THE TASK :: Down to the last line, set the entries down again exactly.

----

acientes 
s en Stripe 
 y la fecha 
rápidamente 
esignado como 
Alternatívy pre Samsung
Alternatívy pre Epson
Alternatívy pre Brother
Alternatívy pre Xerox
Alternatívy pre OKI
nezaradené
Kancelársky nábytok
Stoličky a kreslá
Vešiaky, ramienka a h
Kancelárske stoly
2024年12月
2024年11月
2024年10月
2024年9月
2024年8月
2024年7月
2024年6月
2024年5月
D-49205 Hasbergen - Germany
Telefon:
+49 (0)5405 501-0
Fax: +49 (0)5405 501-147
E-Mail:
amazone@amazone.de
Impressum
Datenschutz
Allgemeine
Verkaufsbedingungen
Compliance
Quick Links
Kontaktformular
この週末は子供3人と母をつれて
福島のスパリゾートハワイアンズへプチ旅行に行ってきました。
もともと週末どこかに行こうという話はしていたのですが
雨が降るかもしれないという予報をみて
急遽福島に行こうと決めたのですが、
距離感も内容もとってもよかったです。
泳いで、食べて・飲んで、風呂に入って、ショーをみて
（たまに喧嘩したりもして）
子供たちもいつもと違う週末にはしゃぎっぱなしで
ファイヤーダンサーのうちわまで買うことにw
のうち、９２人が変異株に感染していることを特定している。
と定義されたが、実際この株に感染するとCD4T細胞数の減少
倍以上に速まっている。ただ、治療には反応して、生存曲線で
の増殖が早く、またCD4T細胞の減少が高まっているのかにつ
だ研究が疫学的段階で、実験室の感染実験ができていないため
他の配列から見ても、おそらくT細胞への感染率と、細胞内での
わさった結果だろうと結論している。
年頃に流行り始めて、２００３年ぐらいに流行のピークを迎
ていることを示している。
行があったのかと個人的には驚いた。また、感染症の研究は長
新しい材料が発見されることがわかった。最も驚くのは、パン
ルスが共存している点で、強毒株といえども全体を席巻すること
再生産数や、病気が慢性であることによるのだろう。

----

RESULT BELOW ::
acientes 
s en Stripe 
 y la fecha 
rápidamente 
esignado como 
Alternatívy pre Samsung
Alternatívy pre Epson
Alternatívy pre Brother
Alternatívy pre Xerox
Alternatívy pre OKI
nezaradené
Kancelársky nábytok
Stoličky a kreslá
Vešiaky, ramienka a h
Kancelárske stoly
2024年12月
2024年11月
2024年10月
2024年9月
2024年8月
2024年7月
2024年6月
2024年5月
D-49205 Hasbergen - Germany
Telefon:
+49 (0)5405 501-0
Fax: +49 (0)5405 501-147
E-Mail:
amazone@amazone.de
Impressum
Datenschutz
Allgemeine
Verkaufsbedingungen
Compliance
Quick Links
Kontaktformular
この週末は子供3人と母をつれて
福島のスパリゾートハワイアンズへプチ旅行に行ってきました。
もともと週末どこかに行こうという話はしていたのですが
雨が降るかもしれないという予報をみて
急遽福島に行こうと決めたのですが、
距離感も内容もとってもよかったです。
泳いで、食べて・飲んで、風呂に入って、ショーをみて
（たまに喧嘩したりもして）
子供たちもいつもと違う週末にはしゃぎっぱなしで
ファイヤーダンサーのうちわまで買うことにw
のうち、９２人が変異株に感染していることを特定している。
と定義されたが、実際この株に感染するとCD4T細胞数の減少
倍以上に速まっている。ただ、治療には反応して、生存曲線で
の増殖が早く、またCD4T細胞の減少が高まっているのかにつ
だ研究が疫学的段階で、実験室の感染実験ができていないため
他の配列から見ても、おそらくT細胞への感染率と、細胞内での
わさった結果だろうと結論している。
年頃に流行り始めて、２００３年ぐらいに流行のピークを迎
ていることを示している。
行があったのかと個人的には驚いた。また、感染症の研究は長
新しい材料が発見されることがわかった。最も驚くのは、パン
ルスが共存している点で、強毒株といえども全体を席巻すること
再生産数や、病気が慢性であることによるのだろう。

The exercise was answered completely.